The advocates of expansionary austerity make two claims. The first is that our current problems are the result of governments living beyond their means. The claim is absurd on the face of things – there is no plausible link between government budget deficits and the speculative bubble and bust that produced the Global Financial Crisis – but it resonates with deeply imbued beliefs about the virtues of thrift and the need for sacrifice as a response to adversity.
The second, even less plausible, claim is that the way to secure a sustainable economic recovery is for governments to spend less[1] thereby making room for the private sector. The painfully evident fact that there is already plenty of room for private expansion, in the form of unemployed workers and idle factories, is simply ignored.
Just as zombies are grim and distorted versions of their living selves, so the ideology of expansionary austerity is a grim and menacing version of the ideology of market liberalism. In the triumphalist 1990s, Thomas Friedman’s metaphor du jour was the ‘Golden Straitjacket’. The idea was that, while governments now had no choice but to adhere to the dictates of market liberalism, their citizens would be richly rewarded when they did so. Now the claim is that we need to suffer the pains of austerity, but that the reward will be nothing better than to return the economy to the more-or-less normal functioning that has delivered little or nothing to 80 per cent of the population over the last decade.
This zombie idea is at least as powerful as any of those I attacked in the first edition of this boo. As I write this, it has already defeated any hopes for a rapid recovery from the long slump that has followed the Global Financial Crisis. It is on the verge of destroying the common European currency and, quite possibly, the European Union itself.
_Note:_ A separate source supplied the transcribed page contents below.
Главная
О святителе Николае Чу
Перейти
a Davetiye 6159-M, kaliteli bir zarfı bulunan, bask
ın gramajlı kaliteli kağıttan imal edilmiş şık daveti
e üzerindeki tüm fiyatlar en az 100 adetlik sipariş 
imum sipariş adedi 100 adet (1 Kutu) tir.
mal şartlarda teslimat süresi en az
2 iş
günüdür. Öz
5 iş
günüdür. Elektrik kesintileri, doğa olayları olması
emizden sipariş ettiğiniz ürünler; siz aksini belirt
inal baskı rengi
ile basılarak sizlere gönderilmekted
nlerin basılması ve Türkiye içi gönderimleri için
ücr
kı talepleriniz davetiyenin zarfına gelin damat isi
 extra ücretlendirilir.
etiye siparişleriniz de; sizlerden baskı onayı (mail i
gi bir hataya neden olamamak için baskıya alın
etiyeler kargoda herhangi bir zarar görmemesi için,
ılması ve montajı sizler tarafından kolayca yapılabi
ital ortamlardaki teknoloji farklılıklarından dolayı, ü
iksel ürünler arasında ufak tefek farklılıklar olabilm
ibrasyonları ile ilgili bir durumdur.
In the United States, Republican demands for austerity have repeatedly brought the political system to the brink of collapse. The shutdown of the government, and even default on US public debt, have been averted only at the last possible moment, and may yet occur.
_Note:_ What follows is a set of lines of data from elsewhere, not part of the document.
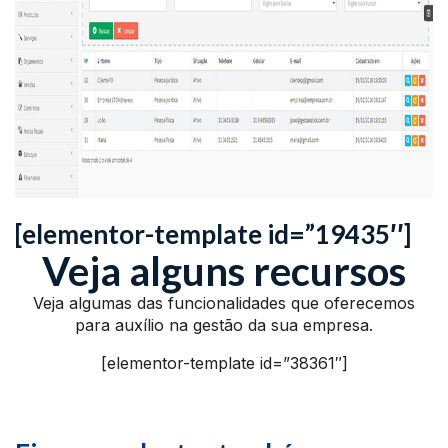
[elementor-template id=”19435″]
Veja alguns recursos
Veja algumas das funcionalidades que oferecemos
para auxílio na gestão da sua empresa.
[elementor-template id=”38361″]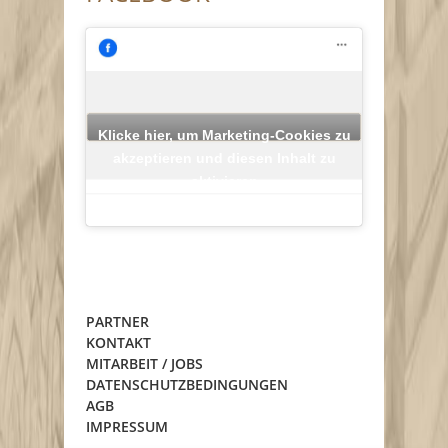
Klicke hier, um Marketing-Cookies zu
akzeptieren und diesen Inhalt zu
aktivieren
PARTNER
KONTAKT
MITARBEIT / JOBS
DATENSCHUTZBEDINGUNGEN
AGB
IMPRESSUM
Nor is the rest of the world immune. Even countries that avoided the worst impacts of the Global Financial Crisis would find it difficult to navigate through a new crisis, with a likely further contraction in global trade and disruption of capital flows. Yet this seems to be the inevitable outcome of the policies being pursued in the US and, even more, in Europe. Expansionary austerity is the deadliest of zombie ideas.

?
[1] Some advocates of expansionary austerity also advocate higher taxation as a route to budget balance. More commonly, the “austerians” favor a shift in the tax burden, away from corporations and the wealthy, and on to workers, the middle class, and (via hihger sales taxes) the poor.

101 thoughts on “Blogging the Zombies: Austerity (revised)

  1. I’ve started a new sandpit, and would ask that discussions of MMT/Chartalism be taken there. As with nuclear power, I think we’ve been over all the arguments on this one, or at least I have.